• _WHAT YOU SHOULD DO_
Type the entries out again exactly as they read, but leave every picture behind.

• _AVAILABLE DATA_
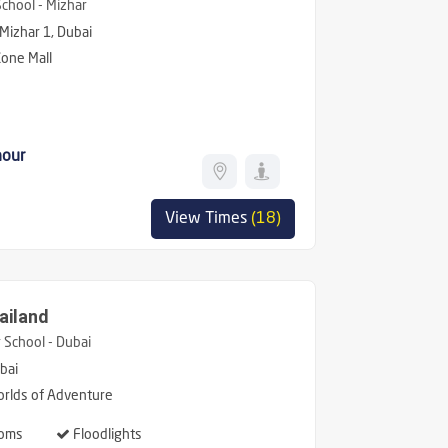
hool - Mizhar
 Mizhar 1, Dubai
one Mall
hour
View Times
(18)
ailand
School - Dubai
bai
rlds of Adventure
oms
Floodlights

• _WRITTEN RESPONSE_
hool - Mizhar
 Mizhar 1, Dubai
one Mall
hour
View Times
(18)
ailand
School - Dubai
bai
rlds of Adventure
oms
Floodlights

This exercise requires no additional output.